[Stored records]
[Start of Attachment]

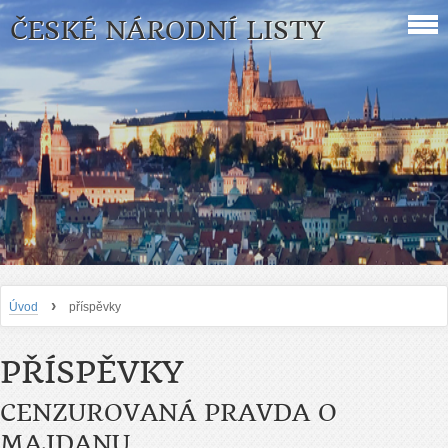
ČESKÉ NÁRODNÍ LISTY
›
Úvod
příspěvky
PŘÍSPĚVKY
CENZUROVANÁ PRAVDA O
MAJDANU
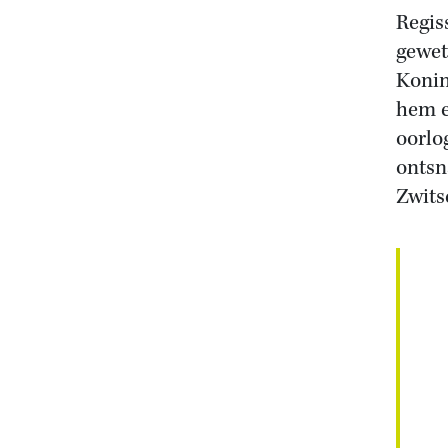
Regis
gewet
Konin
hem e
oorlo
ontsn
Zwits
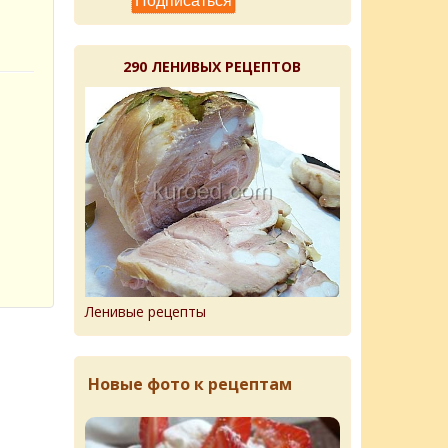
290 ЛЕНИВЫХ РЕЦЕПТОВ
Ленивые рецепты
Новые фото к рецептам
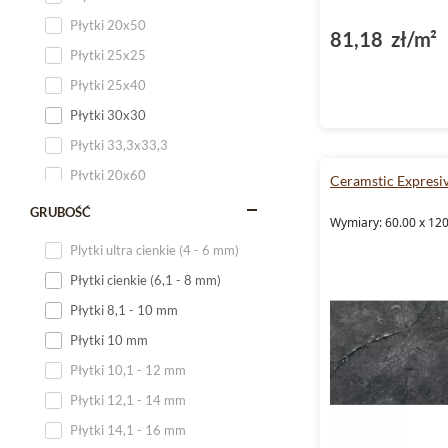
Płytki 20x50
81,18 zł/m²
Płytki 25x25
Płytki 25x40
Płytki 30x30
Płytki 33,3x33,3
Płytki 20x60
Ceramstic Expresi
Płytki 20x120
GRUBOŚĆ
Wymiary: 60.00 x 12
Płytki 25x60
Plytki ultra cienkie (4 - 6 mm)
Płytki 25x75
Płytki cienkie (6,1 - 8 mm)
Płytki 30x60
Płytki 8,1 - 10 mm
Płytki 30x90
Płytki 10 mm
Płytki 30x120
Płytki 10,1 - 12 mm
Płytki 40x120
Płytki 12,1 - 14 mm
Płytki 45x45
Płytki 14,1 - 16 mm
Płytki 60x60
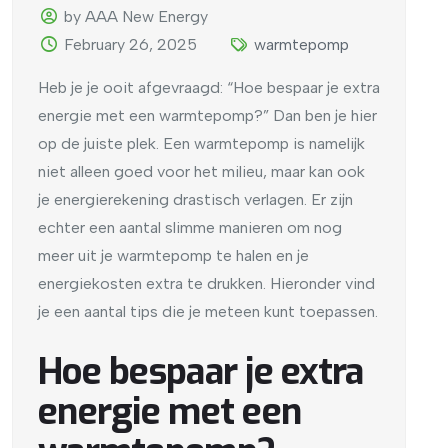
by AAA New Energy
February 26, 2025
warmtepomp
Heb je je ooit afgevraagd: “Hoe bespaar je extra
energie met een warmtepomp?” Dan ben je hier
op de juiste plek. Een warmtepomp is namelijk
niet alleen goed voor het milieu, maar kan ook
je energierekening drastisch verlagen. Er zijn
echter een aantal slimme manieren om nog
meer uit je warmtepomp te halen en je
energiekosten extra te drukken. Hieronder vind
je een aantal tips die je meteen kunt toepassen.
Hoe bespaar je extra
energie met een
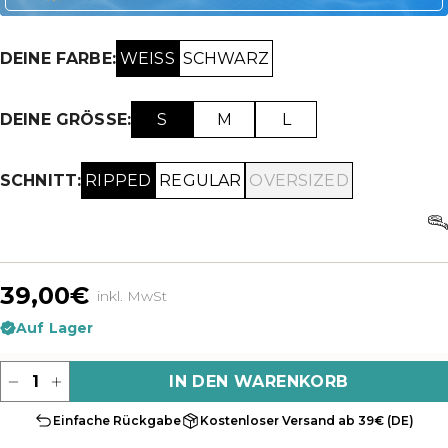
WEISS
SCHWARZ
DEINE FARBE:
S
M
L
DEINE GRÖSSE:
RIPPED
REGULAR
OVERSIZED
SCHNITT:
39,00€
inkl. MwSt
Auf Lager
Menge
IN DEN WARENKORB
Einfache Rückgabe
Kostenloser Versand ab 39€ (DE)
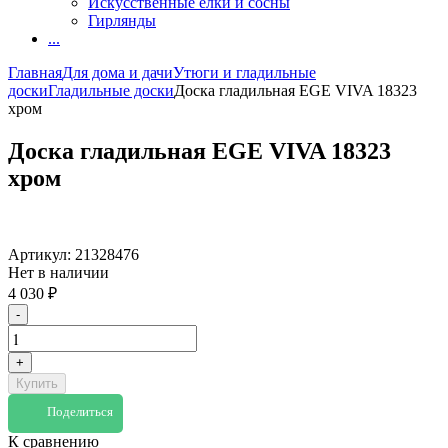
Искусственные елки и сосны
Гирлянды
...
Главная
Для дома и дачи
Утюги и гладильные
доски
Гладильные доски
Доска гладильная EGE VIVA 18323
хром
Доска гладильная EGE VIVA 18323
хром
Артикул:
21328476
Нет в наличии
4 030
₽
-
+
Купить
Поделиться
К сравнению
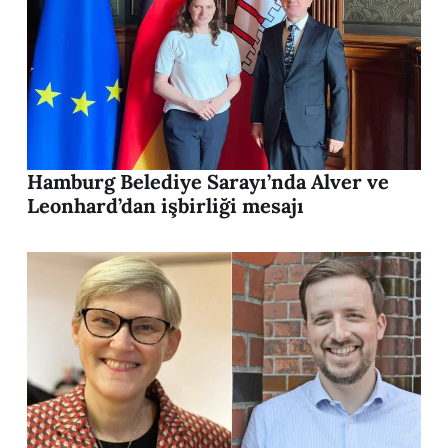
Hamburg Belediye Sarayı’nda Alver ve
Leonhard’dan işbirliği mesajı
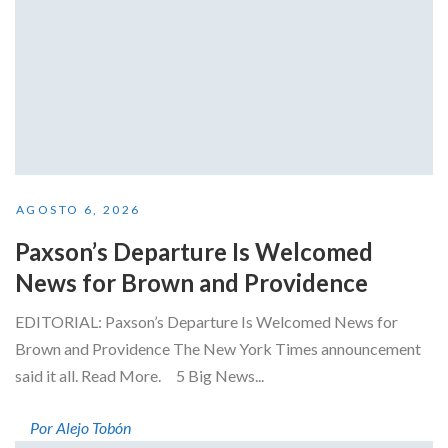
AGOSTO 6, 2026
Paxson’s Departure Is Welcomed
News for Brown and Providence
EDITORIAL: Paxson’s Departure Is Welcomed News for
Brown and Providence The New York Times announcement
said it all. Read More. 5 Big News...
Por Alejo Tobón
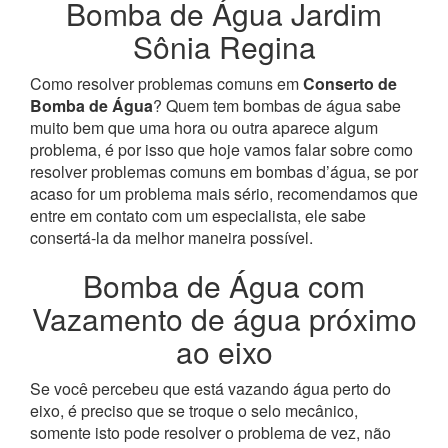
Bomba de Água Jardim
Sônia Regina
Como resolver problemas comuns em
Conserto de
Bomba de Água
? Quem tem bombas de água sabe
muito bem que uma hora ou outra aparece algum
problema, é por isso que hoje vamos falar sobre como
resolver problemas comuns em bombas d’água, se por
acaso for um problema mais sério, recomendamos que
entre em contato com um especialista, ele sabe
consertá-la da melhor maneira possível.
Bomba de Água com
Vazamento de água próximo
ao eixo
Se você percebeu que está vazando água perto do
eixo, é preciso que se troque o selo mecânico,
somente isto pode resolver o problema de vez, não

[End of Attachment]

#### Your goal:
Would you return the data above exactly as written, minus the images?

#### Solution:
ČESKÉ NÁRODNÍ LISTY
›
Úvod
příspěvky
PŘÍSPĚVKY
CENZUROVANÁ PRAVDA O
MAJDANU
Regis
gewet
Konin
hem e
oorlo
ontsn
Zwits
290 ЛЕНИВЫХ РЕЦЕПТОВ
Ленивые рецепты
Новые фото к рецептам
Płytki 20x50
81,18 zł/m²
Płytki 25x25
Płytki 25x40
Płytki 30x30
Płytki 33,3x33,3
Płytki 20x60
Ceramstic Expresi
Płytki 20x120
GRUBOŚĆ
Wymiary: 60.00 x 12
Płytki 25x60
Plytki ultra cienkie (4 - 6 mm)
Płytki 25x75
Płytki cienkie (6,1 - 8 mm)
Płytki 30x60
Płytki 8,1 - 10 mm
Płytki 30x90
Płytki 10 mm
Płytki 30x120
Płytki 10,1 - 12 mm
Płytki 40x120
Płytki 12,1 - 14 mm
Płytki 45x45
Płytki 14,1 - 16 mm
Płytki 60x60
by AAA New Energy
February 26, 2025
warmtepomp
Heb je je ooit afgevraagd: “Hoe bespaar je extra
energie met een warmtepomp?” Dan ben je hier
op de juiste plek. Een warmtepomp is namelijk
niet alleen goed voor het milieu, maar kan ook
je energierekening drastisch verlagen. Er zijn
echter een aantal slimme manieren om nog
meer uit je warmtepomp te halen en je
energiekosten extra te drukken. Hieronder vind
je een aantal tips die je meteen kunt toepassen.
Hoe bespaar je extra
energie met een
WEISS
SCHWARZ
DEINE FARBE:
S
M
L
DEINE GRÖSSE:
RIPPED
REGULAR
OVERSIZED
SCHNITT:
39,00€
inkl. MwSt
Auf Lager
Menge
IN DEN WARENKORB
Einfache Rückgabe
Kostenloser Versand ab 39€ (DE)
Искусственные елки и сосны
Гирлянды
...
Главная
Для дома и дачи
Утюги и гладильные
доски
Гладильные доски
Доска гладильная EGE VIVA 18323
хром
Доска гладильная EGE VIVA 18323
хром
Артикул:
21328476
Нет в наличии
4 030
₽
-
+
Купить
Поделиться
К сравнению
Hamburg Belediye Sarayı’nda Alver ve
Leonhard’dan işbirliği mesajı
AGOSTO 6, 2026
Paxson’s Departure Is Welcomed
News for Brown and Providence
EDITORIAL: Paxson’s Departure Is Welcomed News for
Brown and Providence The New York Times announcement
said it all. Read More. 5 Big News...
Por Alejo Tobón
Bomba de Água Jardim
Sônia Regina
Como resolver problemas comuns em
Conserto de
Bomba de Água
? Quem tem bombas de água sabe
muito bem que uma hora ou outra aparece algum
problema, é por isso que hoje vamos falar sobre como
resolver problemas comuns em bombas d’água, se por
acaso for um problema mais sério, recomendamos que
entre em contato com um especialista, ele sabe
consertá-la da melhor maneira possível.
Bomba de Água com
Vazamento de água próximo
ao eixo
Se você percebeu que está vazando água perto do
eixo, é preciso que se troque o selo mecânico,
somente isto pode resolver o problema de vez, não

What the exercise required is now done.